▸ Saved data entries
*** Begin section ***
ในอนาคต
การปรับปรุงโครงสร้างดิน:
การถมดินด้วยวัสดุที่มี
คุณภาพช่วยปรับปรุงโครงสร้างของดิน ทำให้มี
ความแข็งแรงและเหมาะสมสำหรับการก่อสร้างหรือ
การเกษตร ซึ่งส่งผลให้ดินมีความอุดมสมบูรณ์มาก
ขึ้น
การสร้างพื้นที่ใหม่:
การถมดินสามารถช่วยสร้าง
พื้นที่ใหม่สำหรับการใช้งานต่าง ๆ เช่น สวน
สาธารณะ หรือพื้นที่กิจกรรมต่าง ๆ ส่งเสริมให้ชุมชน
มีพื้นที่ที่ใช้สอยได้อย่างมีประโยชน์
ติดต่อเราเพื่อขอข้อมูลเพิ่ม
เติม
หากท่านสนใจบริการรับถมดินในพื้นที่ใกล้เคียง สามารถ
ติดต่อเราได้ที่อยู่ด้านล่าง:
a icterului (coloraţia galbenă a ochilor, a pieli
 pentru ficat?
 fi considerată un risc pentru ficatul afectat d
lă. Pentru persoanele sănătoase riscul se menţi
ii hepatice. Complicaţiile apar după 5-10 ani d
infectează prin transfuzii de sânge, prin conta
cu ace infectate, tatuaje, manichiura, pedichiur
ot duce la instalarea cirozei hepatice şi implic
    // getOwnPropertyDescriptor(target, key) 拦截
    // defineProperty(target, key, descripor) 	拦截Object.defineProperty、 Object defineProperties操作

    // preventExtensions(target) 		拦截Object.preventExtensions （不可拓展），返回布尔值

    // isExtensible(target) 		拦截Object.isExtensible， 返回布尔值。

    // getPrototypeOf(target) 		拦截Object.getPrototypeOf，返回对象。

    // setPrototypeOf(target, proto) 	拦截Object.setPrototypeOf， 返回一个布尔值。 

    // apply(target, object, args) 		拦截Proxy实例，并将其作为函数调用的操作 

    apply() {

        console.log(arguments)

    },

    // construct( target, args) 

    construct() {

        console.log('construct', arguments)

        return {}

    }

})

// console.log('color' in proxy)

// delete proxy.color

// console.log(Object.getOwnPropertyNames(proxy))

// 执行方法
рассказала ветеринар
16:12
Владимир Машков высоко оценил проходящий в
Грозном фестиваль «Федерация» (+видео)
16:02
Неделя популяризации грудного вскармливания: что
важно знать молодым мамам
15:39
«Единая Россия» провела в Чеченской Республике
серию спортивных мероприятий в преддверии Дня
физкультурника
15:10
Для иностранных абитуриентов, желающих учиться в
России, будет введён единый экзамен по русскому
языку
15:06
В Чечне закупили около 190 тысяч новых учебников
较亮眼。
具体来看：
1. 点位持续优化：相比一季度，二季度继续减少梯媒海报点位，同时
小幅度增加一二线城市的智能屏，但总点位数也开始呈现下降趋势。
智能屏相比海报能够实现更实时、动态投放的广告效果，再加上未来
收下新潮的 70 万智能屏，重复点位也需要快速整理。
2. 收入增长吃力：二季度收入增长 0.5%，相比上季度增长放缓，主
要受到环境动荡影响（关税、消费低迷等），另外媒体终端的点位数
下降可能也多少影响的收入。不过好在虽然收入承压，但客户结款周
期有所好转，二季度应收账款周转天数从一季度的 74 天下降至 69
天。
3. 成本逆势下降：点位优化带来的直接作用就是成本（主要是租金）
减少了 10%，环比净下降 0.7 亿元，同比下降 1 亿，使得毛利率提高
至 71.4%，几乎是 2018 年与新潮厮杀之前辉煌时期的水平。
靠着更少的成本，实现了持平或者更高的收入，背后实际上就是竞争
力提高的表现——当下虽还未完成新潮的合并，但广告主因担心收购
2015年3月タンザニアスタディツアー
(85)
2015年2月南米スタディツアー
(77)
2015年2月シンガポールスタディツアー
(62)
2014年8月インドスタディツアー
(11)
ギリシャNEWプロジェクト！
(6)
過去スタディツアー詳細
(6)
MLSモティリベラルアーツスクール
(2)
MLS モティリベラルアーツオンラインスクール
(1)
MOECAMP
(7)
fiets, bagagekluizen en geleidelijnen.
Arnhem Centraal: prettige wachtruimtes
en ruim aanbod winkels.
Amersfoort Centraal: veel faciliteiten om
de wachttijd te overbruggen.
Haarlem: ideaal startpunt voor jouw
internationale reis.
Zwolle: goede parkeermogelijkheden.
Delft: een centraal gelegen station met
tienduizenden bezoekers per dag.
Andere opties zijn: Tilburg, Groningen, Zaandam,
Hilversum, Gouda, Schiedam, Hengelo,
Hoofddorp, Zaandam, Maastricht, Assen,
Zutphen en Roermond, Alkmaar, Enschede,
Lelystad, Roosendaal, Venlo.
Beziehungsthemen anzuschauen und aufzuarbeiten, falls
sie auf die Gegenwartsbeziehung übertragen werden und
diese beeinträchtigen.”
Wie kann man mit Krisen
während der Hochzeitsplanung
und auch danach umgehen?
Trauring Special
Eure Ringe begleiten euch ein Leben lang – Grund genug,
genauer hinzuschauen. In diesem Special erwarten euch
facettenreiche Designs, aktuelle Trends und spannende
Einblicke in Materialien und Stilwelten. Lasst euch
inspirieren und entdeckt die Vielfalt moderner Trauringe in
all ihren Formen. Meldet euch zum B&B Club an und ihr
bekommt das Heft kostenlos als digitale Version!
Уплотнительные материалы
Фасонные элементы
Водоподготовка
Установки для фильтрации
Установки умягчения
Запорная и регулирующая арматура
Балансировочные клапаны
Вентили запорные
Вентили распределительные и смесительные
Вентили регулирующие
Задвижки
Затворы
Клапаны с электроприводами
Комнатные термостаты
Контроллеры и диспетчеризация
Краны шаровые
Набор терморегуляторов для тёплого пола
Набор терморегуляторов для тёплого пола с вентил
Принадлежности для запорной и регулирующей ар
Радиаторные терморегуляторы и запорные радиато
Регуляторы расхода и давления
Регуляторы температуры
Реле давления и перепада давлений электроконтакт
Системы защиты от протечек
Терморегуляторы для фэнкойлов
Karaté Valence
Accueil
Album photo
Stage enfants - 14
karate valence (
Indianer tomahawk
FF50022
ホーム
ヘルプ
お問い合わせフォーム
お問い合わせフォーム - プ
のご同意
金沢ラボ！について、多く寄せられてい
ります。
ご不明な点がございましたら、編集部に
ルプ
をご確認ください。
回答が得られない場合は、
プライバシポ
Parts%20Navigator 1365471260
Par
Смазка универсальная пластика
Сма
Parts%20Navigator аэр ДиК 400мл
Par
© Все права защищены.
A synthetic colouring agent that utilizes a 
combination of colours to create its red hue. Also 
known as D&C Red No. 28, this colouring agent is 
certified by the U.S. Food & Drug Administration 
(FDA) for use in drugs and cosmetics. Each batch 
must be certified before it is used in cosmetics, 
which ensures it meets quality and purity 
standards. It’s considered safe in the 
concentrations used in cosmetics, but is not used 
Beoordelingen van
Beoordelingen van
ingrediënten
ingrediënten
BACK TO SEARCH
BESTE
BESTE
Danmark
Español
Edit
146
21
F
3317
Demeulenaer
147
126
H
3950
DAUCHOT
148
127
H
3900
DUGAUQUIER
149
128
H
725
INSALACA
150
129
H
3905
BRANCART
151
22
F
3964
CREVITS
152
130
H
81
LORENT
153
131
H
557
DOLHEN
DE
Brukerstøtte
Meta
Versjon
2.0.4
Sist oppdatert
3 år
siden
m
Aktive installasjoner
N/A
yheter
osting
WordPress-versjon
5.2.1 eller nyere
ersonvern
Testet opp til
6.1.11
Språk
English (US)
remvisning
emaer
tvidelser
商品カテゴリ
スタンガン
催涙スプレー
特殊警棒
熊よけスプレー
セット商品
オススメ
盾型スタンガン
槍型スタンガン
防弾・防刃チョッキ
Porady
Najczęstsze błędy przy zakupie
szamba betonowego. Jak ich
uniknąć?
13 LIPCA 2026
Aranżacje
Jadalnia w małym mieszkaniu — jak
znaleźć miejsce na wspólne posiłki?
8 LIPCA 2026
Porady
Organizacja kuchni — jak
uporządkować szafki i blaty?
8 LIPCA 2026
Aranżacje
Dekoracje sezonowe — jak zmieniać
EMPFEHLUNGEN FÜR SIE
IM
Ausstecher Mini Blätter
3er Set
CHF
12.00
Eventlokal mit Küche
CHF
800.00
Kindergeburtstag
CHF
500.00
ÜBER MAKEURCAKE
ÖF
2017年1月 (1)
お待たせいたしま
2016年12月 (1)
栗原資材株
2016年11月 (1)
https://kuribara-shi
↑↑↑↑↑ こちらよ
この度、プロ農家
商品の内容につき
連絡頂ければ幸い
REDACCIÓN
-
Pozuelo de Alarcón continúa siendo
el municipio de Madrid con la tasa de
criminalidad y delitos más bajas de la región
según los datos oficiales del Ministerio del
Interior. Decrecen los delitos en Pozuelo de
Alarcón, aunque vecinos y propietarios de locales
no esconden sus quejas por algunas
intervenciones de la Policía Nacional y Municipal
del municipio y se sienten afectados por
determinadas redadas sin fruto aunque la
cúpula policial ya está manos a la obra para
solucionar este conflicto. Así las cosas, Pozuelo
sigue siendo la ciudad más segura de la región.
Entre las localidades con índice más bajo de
*** End section ***
From the first line of the entries above to the line with "pentru ficat?", please return every line exactly, keeping both ends.

▸ SOLUTION BELOW
ในอนาคต
การปรับปรุงโครงสร้างดิน:
การถมดินด้วยวัสดุที่มี
คุณภาพช่วยปรับปรุงโครงสร้างของดิน ทำให้มี
ความแข็งแรงและเหมาะสมสำหรับการก่อสร้างหรือ
การเกษตร ซึ่งส่งผลให้ดินมีความอุดมสมบูรณ์มาก
ขึ้น
การสร้างพื้นที่ใหม่:
การถมดินสามารถช่วยสร้าง
พื้นที่ใหม่สำหรับการใช้งานต่าง ๆ เช่น สวน
สาธารณะ หรือพื้นที่กิจกรรมต่าง ๆ ส่งเสริมให้ชุมชน
มีพื้นที่ที่ใช้สอยได้อย่างมีประโยชน์
ติดต่อเราเพื่อขอข้อมูลเพิ่ม
เติม
หากท่านสนใจบริการรับถมดินในพื้นที่ใกล้เคียง สามารถ
ติดต่อเราได้ที่อยู่ด้านล่าง:
a icterului (coloraţia galbenă a ochilor, a pieli
 pentru ficat?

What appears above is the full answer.